Counseling visits help patients understand CT screening

2017 02 01 16 41 06 305 Lungs Smoke 400

Individuals who completed counseling visits prior to CT lung cancer screening exams demonstrated greater knowledge of the studies after the sessions, including a better understanding of screening's benefits and harms, according to a study published in the March edition of Chest.

A research team led by Dr. Peter Mazzone, director of the lung screening program at the Cleveland Clinic, wanted to assess the effects of the shared decision-making and counseling visits that are required under U.S. guidelines for CT lung screening studies to be eligible for Medicare reimbursement. The group's main question was whether the visits actually helped patients make more informed choices about whether the exams were right for them (Chest, March 2017, Vol. 151:3, pp. 572-578).

The researchers developed a standardized patient counseling program on CT lung screening for patients referred to the Cleveland Clinic that met federal criteria. It includes a review of screening eligibility criteria, a six-minute narrated slide show on the benefits and harms of lung screening, and a decision aid to individualize the discussion of benefits and risks.

They then assessed the impact of the program on patient understanding by performing surveys after the visit and comparing the results with knowledge before the counseling sessions. Patients were surveyed before, immediately after, and one month after the counseling sessions.

In all, 125 patients completed the previsit surveys, 122 filled out the surveys immediately after the sessions, and 113 one month later. The average age of the study subjects was 64.4 years, and all met criteria for CT lung screening in the National Lung Screening Trial, with a mean of 53 pack-years smoked.

The patients showed a statistically significant improvement in their understanding of the concepts behind CT lung screening immediately after the counseling sessions took place, the researchers found.
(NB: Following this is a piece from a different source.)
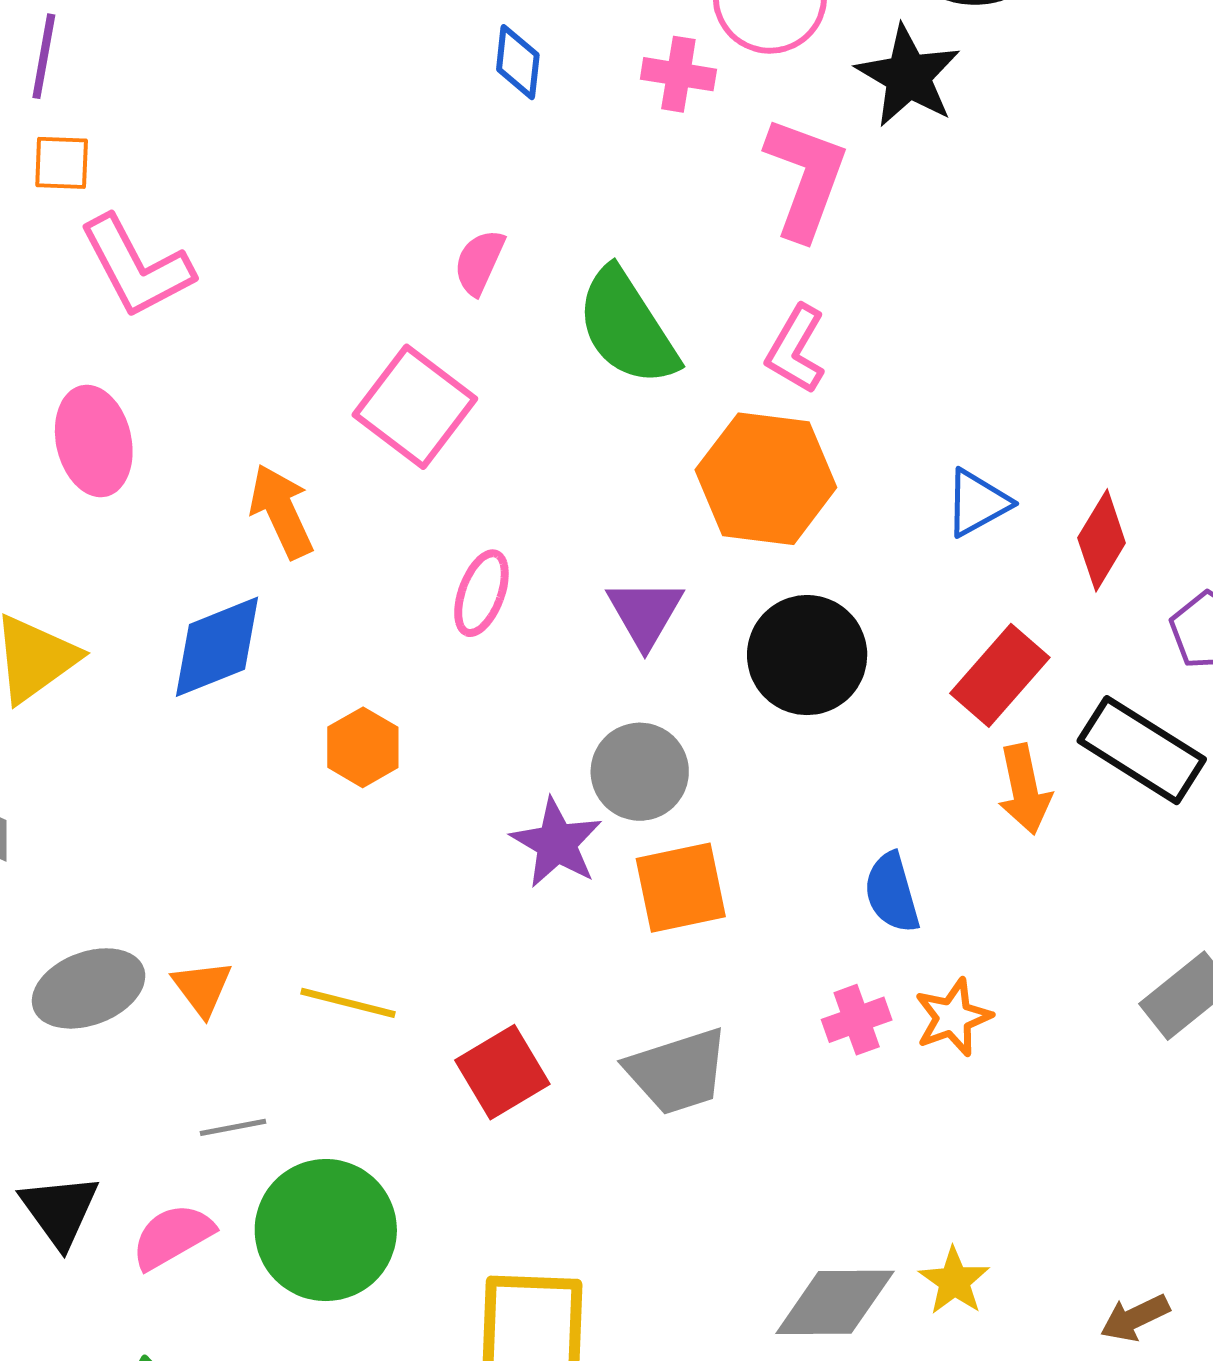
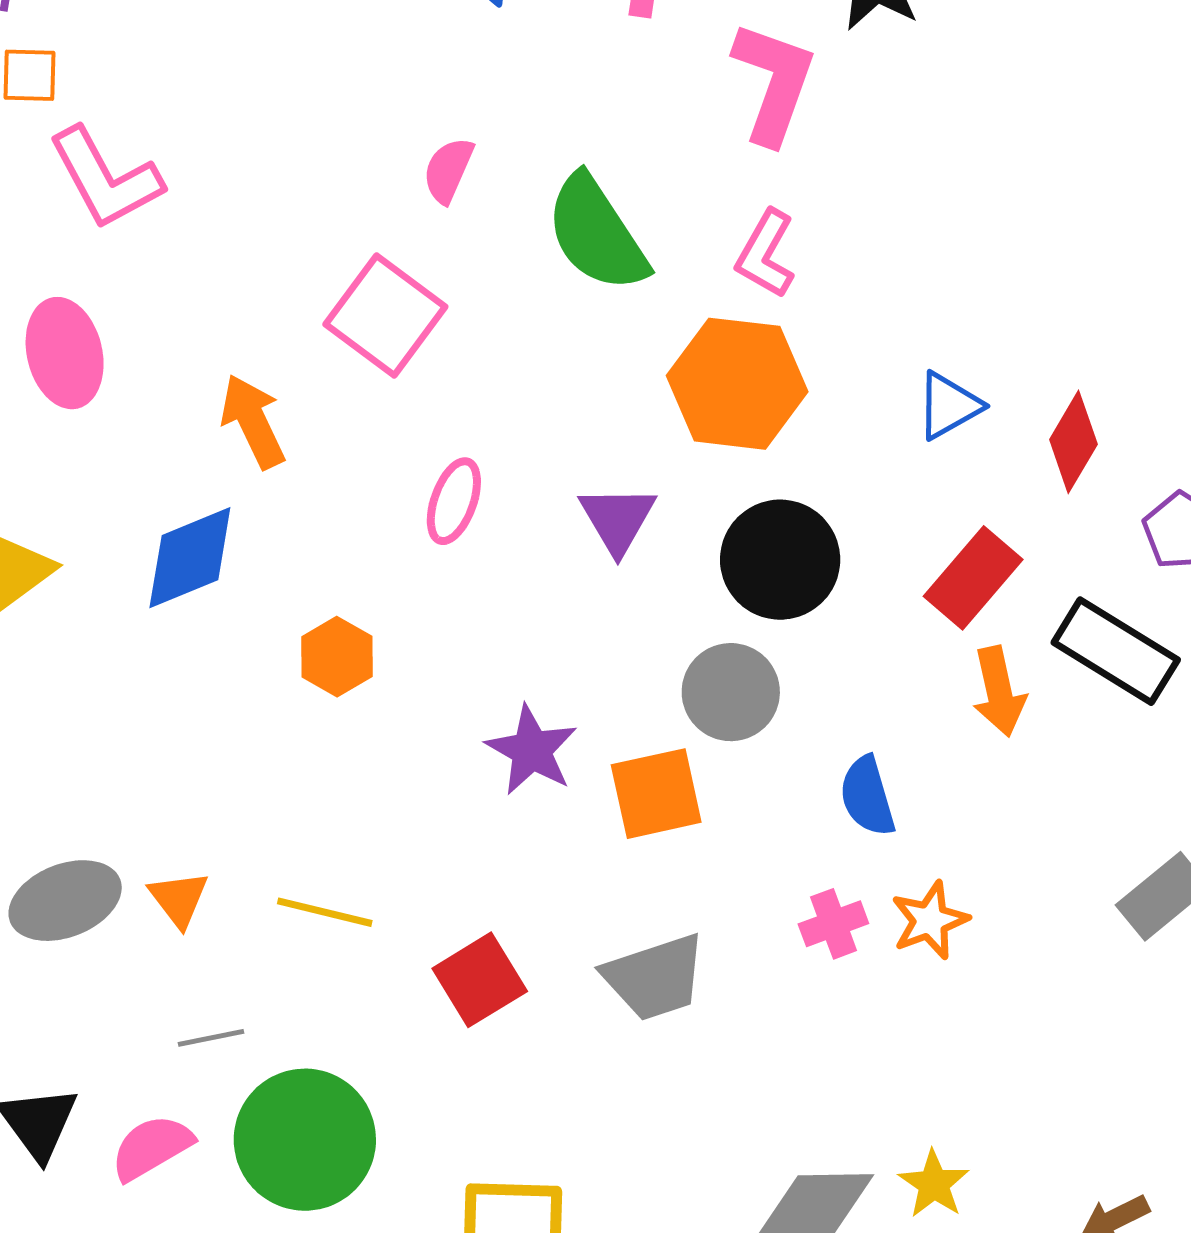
gray circle: (640, 772) -> (731, 692), moved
The benefit waned at the one-month mark, but it was still statistically significant compared with levels before the counseling session.

For example, participants were more knowledgeable about the age and number of pack-years smoked to be eligible for screening, and they also gave more correct answers regarding the benefits and harms of screening.
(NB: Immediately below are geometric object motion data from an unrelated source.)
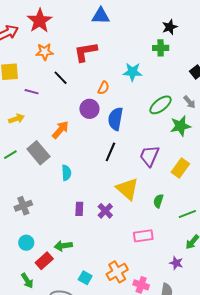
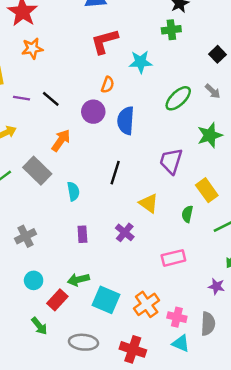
red L-shape: (86, 52) -> (104, 41), moved
black line: (61, 78) -> (51, 99), moved
green star: (180, 126) -> (210, 135), moved
black line: (110, 152) -> (115, 173), moved
yellow rectangle: (180, 168) -> (207, 190), moved, turned -66
yellow triangle: (127, 189) -> (149, 203), size x0.7
purple rectangle: (79, 209) -> (82, 234), moved
cyan square: (85, 278) -> (106, 300), moved, size x1.6

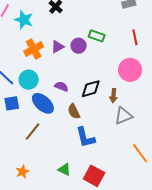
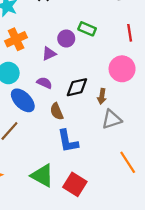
purple triangle: (58, 47) -> (49, 54), moved
green triangle: (64, 170) -> (42, 176), size x1.6

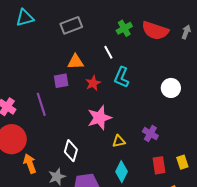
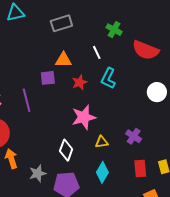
green cross: (124, 28) -> (114, 30), turned -35
red semicircle: (155, 31) -> (146, 50), moved
white diamond: (71, 151) -> (66, 150), moved

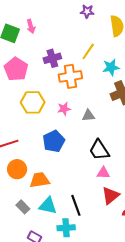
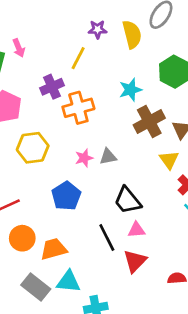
purple star: (87, 11) -> (98, 29), moved
yellow line: (88, 51) -> (78, 58), moved
pink star: (64, 109) -> (84, 158), moved
red triangle: (110, 195) -> (135, 261), moved
black line: (76, 205) -> (107, 237), moved
gray rectangle: (23, 207) -> (36, 287), size x1.5

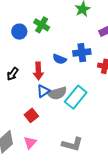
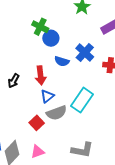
blue circle: (19, 32) -> (51, 38), moved
blue cross: (82, 53) -> (85, 53), turned -36
gray semicircle: (57, 93) -> (57, 113), moved
pink triangle: (30, 143) -> (38, 152), turned 32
Knowledge of CT lung screening after counseling session
  Percentage of correct answers
Previsit Postvisit 1-month follow-up
Age criteria 8.8% 59.2% 21.4%
Smoking criteria 13.6% 40.8% 35.5%
Benefits of screening 55.2% 66.4% 58.8%
Harms of screening 38.4% 90.4% 78.6%

The researchers found a generally poor level of understanding of eligibility criteria and the benefits and harms of screening as individuals entered the program. This understanding improved considerably after the counseling visit, but some knowledge was lost one month later. Interestingly, the researchers found that a small percentage of individuals (5.4%) did not proceed after the counseling visit to the CT lung screening exam, either because they were ineligible or because they chose not to do so.
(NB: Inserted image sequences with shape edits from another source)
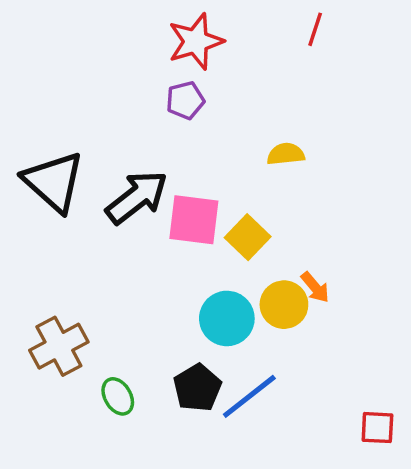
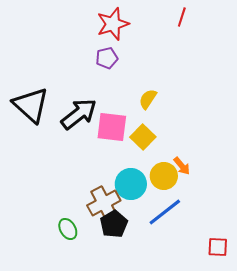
yellow semicircle: (286, 154) -> (148, 99), moved, turned -50
brown cross: (59, 346) -> (104, 203), moved
blue line: (249, 396) -> (165, 212), moved

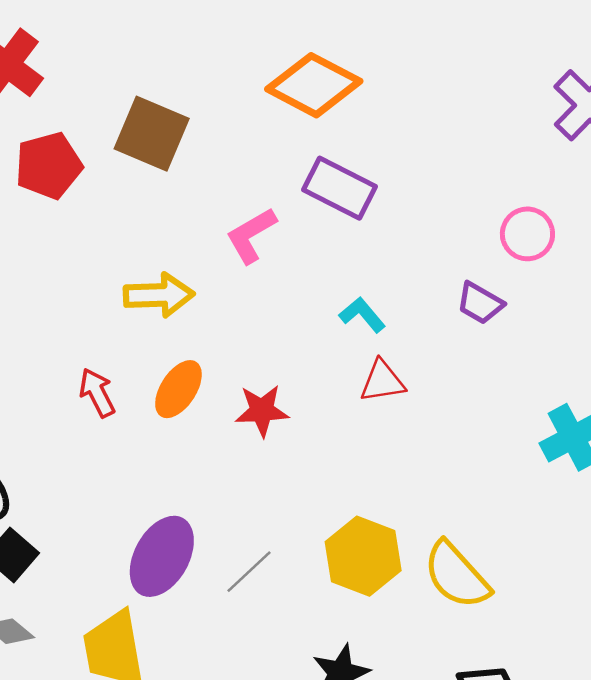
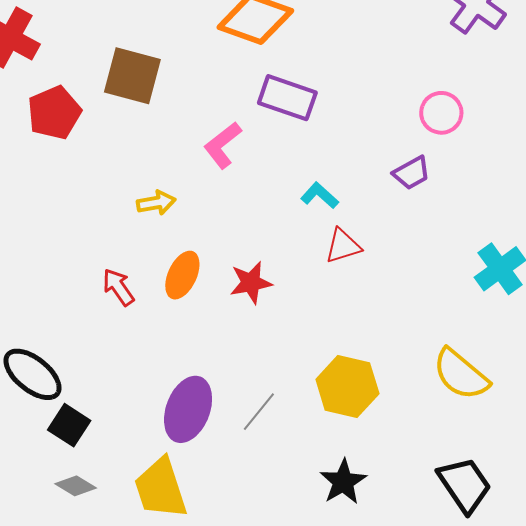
yellow arrow: (159, 295) -> (156, 203), size x0.7
purple trapezoid: (480, 303) -> (412, 173), turned -51
yellow semicircle: (457, 575) -> (461, 374), moved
In their conclusion, the researchers noted that primary care providers and pulmonologists "may not have the understanding, comfort level, or time to engage patients in shared decision-making," according to previous research. Because the knowledge gained from the counseling visits fades over time, there is an opportunity for additional value with a shared decision-making visit before each annual screening exam.

"This would also provide an opportunity to reconfirm eligibility, deliver additional smoking cessation counseling when needed, and build a patient-provider relationship," they concluded.